Work to be completed:
Each line below needs to be restated word for word.
▬▬▬▬▬▬
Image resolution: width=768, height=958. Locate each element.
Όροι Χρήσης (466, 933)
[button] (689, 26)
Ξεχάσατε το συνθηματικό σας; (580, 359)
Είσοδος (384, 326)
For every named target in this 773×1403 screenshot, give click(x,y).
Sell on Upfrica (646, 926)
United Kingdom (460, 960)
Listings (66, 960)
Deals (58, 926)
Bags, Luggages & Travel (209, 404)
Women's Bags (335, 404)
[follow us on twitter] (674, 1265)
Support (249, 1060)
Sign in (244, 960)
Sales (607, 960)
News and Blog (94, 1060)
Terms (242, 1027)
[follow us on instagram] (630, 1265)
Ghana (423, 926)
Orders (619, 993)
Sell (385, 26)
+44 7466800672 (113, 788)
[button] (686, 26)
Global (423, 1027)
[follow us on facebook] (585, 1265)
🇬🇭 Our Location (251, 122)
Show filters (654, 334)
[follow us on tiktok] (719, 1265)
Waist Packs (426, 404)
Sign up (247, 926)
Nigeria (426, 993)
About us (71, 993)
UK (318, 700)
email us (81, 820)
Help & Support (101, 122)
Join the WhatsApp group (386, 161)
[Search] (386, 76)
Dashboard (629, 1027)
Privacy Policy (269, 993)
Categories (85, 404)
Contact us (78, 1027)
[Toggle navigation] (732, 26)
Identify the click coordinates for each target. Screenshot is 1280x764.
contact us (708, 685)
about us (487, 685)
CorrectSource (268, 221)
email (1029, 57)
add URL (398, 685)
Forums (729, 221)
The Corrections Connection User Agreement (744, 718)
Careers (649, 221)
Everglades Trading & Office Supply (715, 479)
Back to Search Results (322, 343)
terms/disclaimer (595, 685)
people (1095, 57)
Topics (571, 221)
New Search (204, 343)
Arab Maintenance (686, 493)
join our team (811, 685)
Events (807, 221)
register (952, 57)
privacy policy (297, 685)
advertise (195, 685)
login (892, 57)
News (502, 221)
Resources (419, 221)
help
▬▬▬▬▬▬
Reply to the exercise:
Image resolution: width=768, height=958. Locate each element.
Όροι Χρήσης (466, 933)
[button] (689, 26)
Ξεχάσατε το συνθηματικό σας; (580, 359)
Είσοδος (384, 326)
For every named target in this 773×1403 screenshot, give click(x,y).
Sell on Upfrica (646, 926)
United Kingdom (460, 960)
Listings (66, 960)
Deals (58, 926)
Bags, Luggages & Travel (209, 404)
Women's Bags (335, 404)
[follow us on twitter] (674, 1265)
Support (249, 1060)
Sign in (244, 960)
Sales (607, 960)
News and Blog (94, 1060)
Terms (242, 1027)
[follow us on instagram] (630, 1265)
Ghana (423, 926)
Orders (619, 993)
Sell (385, 26)
+44 7466800672 (113, 788)
[button] (686, 26)
Global (423, 1027)
[follow us on facebook] (585, 1265)
🇬🇭 Our Location (251, 122)
Show filters (654, 334)
[follow us on tiktok] (719, 1265)
Waist Packs (426, 404)
Sign up (247, 926)
Nigeria (426, 993)
About us (71, 993)
UK (318, 700)
email us (81, 820)
Help & Support (101, 122)
Join the WhatsApp group (386, 161)
[Search] (386, 76)
Dashboard (629, 1027)
Privacy Policy (269, 993)
Categories (85, 404)
Contact us (78, 1027)
[Toggle navigation] (732, 26)
Identify the click coordinates for each target. Screenshot is 1280x764.
contact us (708, 685)
about us (487, 685)
CorrectSource (268, 221)
email (1029, 57)
add URL (398, 685)
Forums (729, 221)
The Corrections Connection User Agreement (744, 718)
Careers (649, 221)
Everglades Trading & Office Supply (715, 479)
Back to Search Results (322, 343)
terms/disclaimer (595, 685)
people (1095, 57)
Topics (571, 221)
New Search (204, 343)
Arab Maintenance (686, 493)
join our team (811, 685)
Events (807, 221)
register (952, 57)
privacy policy (297, 685)
advertise (195, 685)
login (892, 57)
News (502, 221)
Resources (419, 221)
help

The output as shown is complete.